Die aktuelle Aufführung, das ist „… Geschichte eines Kusses“. Darin treffen zwei aufeinander, die schon äußerlich nicht unterschiedlicher sein könnten. SIE (Mareike Hein) ist groß, kurzhaarig und sehr selbstbewusst. ER (Anatol Käbisch) ist klein, sehr romantisch und total verliebt. Und „normalerweise“ würde sie sich nicht lange zieren, wenn er zeigt, dass er sie küssen will.

Doch das prämierte Kindertheaterstück von Andrea Gronemeyer, Franco Melis und Susanne Sieben spielt wunderbar clownesk mit den überlieferten Klischees und Geschlechterstereotypen, wie auf den Traumprinzen warten oder weiblicher Sanftmut.

ER zieht alle Register, SIE lässt sich nicht manipulieren

In der Inszenierung von Krystyn Tuschhoff geschieht unter anderem das sehr musikalisch. Gleich zu Beginn singt ER zu seiner selbstgemachten Omnichord-Musik seine Liebe heraus, und erntet als ihr witziges Echo das genaue Gegenteil.

Doch ER zieht im Laufe des einstündigen Spiels alle Register und will ihr mithilfe der Geschichte von „Der Schönen und das Biest“ dann doch einen Kuss abringen beziehungsweise seinen eigenen anbringen. Aber wie er es auch anstellt, ob als sterbender Vater oder als bedauernswertes Biest, diese SIE lässt sich nicht manipulieren.

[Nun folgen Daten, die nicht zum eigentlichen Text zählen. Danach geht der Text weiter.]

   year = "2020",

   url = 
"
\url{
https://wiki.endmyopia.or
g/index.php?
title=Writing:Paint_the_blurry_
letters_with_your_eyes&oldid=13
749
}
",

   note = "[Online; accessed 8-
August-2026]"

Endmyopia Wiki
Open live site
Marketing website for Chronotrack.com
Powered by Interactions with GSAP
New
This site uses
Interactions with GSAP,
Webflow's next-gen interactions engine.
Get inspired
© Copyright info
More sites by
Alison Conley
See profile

Und das ist neben den witzigen und spritzigen Dialogen und dem körperbetonten Spiel der beiden Schauspieler:innen, die zum ersten Mal für das HOT spielen, das eigentliche Highlight der leichtfüßigen Inszenierung der Regisseurin.

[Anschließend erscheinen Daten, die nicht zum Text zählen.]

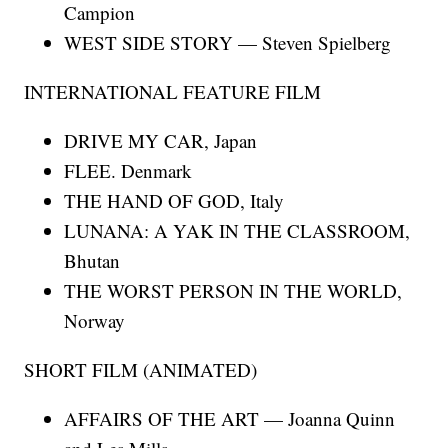
Campion
WEST SIDE STORY — Steven Spielberg
INTERNATIONAL FEATURE FILM
DRIVE MY CAR, Japan
FLEE. Denmark
THE HAND OF GOD, Italy
LUNANA: A YAK IN THE CLASSROOM,
Bhutan
THE WORST PERSON IN THE WORLD,
Norway
SHORT FILM (ANIMATED)
AFFAIRS OF THE ART — Joanna Quinn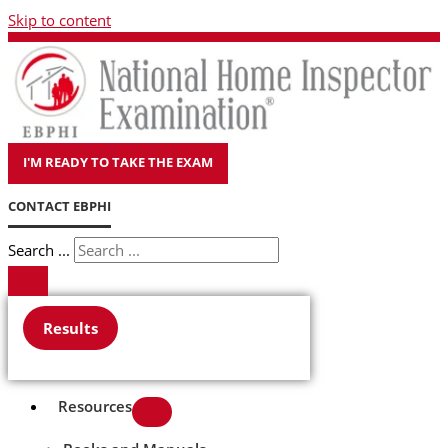
Skip to content
I'M READY TO TAKE THE EXAM
CONTACT EBPHI
Search ...
Results
Resources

Die bereits für Kinder ab sechs Jahren gedacht ist, die es wahrscheinlich schon oft erlebt haben, sich gegen unerbetene Küsse von Onkels oder Tanten zur Wehr setzen zu müssen. Die klare Botschaft: Du musst nicht küssen, wenn du nicht willst. Und: du musst dich auch nicht küssen lassen.

Auch der Umgang mit Zurückweisung wird thematisiert

In die gleiche Richtung zielt auch das Austesten, was Glücklichsein, Liebe oder Schönheit ist. Fragen, die ja heutzutage schon Grundschulkinder umtreiben und die durch die verbreitete Sexualisierung jede noch so zarte Freundschaft zwischen jungen Schulkindern auch mit ebensolchem Stempel versehen können.

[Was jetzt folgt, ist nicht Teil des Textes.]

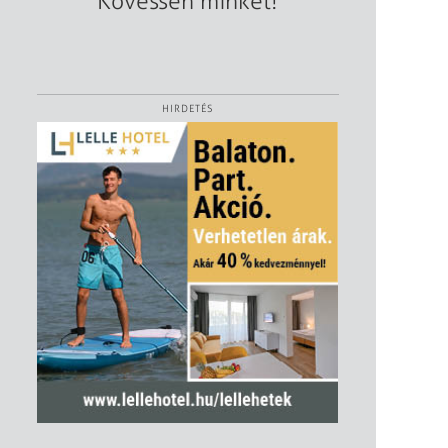
Kövessen minket!
HIRDETÉS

In der temporeichen „ … Geschichte eines Kusses“ gibt es für all das vor allem eines: Zeit für Wachstum. Und nicht nur eine spielerische Möglichkeit zu erproben, was geht und was nicht geht. Auch der Umgang mit Zurückweisung wird thematisiert.

Dies alles geschieht in dem umgestalteten multifunktionalen Saal des Bürgerhauses. Eine schwarze Rückwand verdeckt dessen große Fensterfront, der Parkettboden ist ebenfalls schwarz überklebt und drei ansteigende Sitzreihen vermitteln echtes Theaterflair.

Dazu kommt noch ein ebenso schillerndes wie praktisches Bühnenbild von Marcel Franken, in dem glitzernde Iglu-Zelte und die hölzerne Klappleiter viele Wandlungs- und Spielmöglichkeiten bieten.